Hi Maciej - I have a similar problem where I am trying to draw a network diagram of enriched Reactome pathways (results generated by ReactomePA). There are a large number of enriched pathways clustering together closely, and I suspect pathway redundancy. But how to identify and remove redundant pathways if the simplify function doesn't work?

I'm a beginner with R but since there are no other answers I will share my partial solution in the hope that somebody else may respond with a better answer!

let 'gsea' be the GSEA result file output from ReactomePA. Also using enrichplot 1.11.1.992.

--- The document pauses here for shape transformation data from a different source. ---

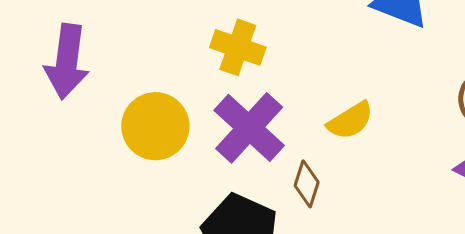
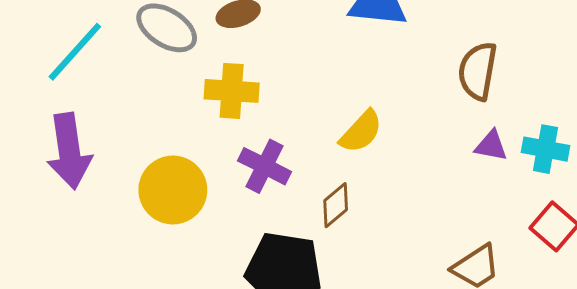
purple cross: (249, 128) -> (265, 166), size x0.7
brown diamond: (307, 184) -> (336, 205), turned 48

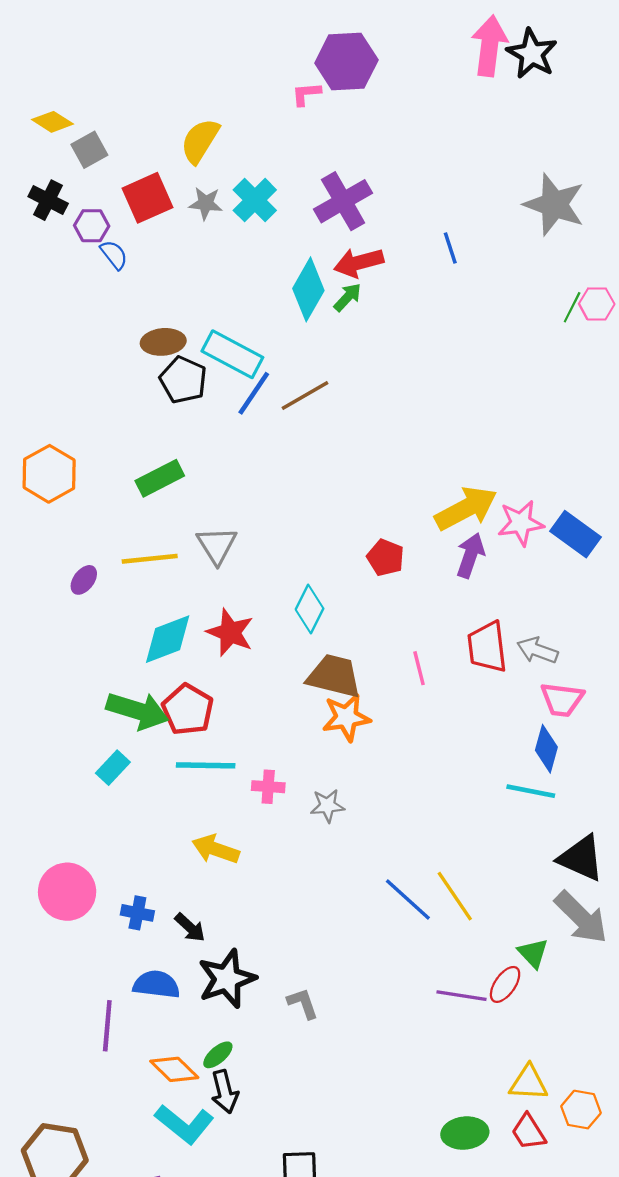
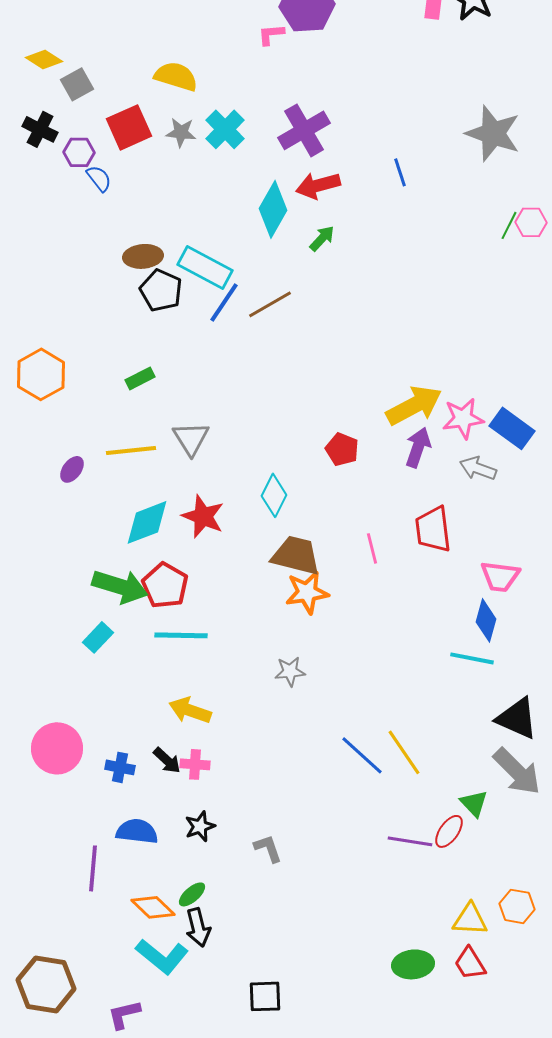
yellow semicircle: (200, 141) -> (176, 76), turned 75
green arrow: (348, 297) -> (322, 238), moved
green rectangle: (160, 478) -> (140, 378), size x0.7
gray arrow: (537, 650) -> (478, 468), moved
pink cross: (268, 787) -> (195, 764), moved
black arrow: (190, 927) -> (167, 760), moved
black star: (227, 979) -> (200, 826), size x0.6
orange hexagon: (581, 1110) -> (517, 906), moved

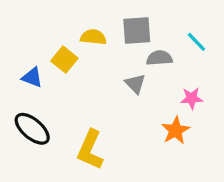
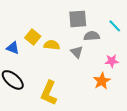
yellow semicircle: (93, 37) -> (52, 45), moved

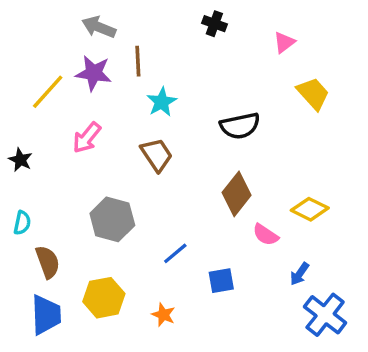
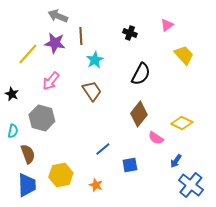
black cross: (214, 24) -> (130, 33), moved
black semicircle: (240, 126) -> (141, 74), turned -50
gray hexagon: (112, 219) -> (42, 118), moved

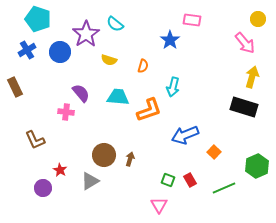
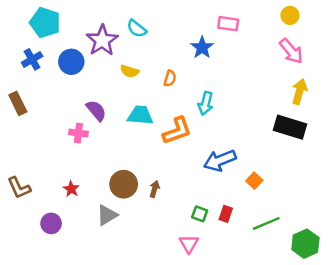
yellow circle: (258, 19) -> (290, 15), moved
brown L-shape: (35, 140) -> (19, 188), moved
green hexagon: (257, 166) -> (305, 244), moved
red star: (60, 170) -> (71, 189), moved
red rectangle: (190, 180) -> (226, 214), turned 48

Generate 'similarities' - a table of the edge similarities in the network

similarities <- as.data.frame((pairwise_termsim(gsea)@termsim))

Replace NA values with 0.

similarities[is.na(similarities)] <- 0

Transpose table. The most enriched pathways should now be near the top rows, and all values in their rows should be 0. Further down you may start to see rows with higher edge values.

similarities <- t(similarities)

Make a logical 'redundant' table which will tell you which interactions are above a certain threshold (I used 0.8). This is based on information from https://stackoverflow.com/questions/43667495/how-delete-all-rows-that-contain-a-certain-value-regardless-of-what-column-it-is.

redundant <- similarities>0.8

Define which pathways are redundant based on the presence of any 'TRUE' values. Because the original table only includes one comparison between each set of two pathways, you will be identifying as redundant only the less significantly enriched pathway in a redundant pair.

redundant <- rowSums(redundant)
redundant<-redundant[redundant>0]
redundant <- as.data.frame(redundant)
redundant <- as.vector(row.names(redundant))

Define nonredundant pathways as all pathways in the original gsea minus the identified redundant pathways.

nonredundant <- row.names(similarities)[!row.names(similarities) %in% redundant]

This vector of nonredundant enriched pathways can now be used with the showCategory function in enrichplot package, which will graph only the nonredundant enriched pathways.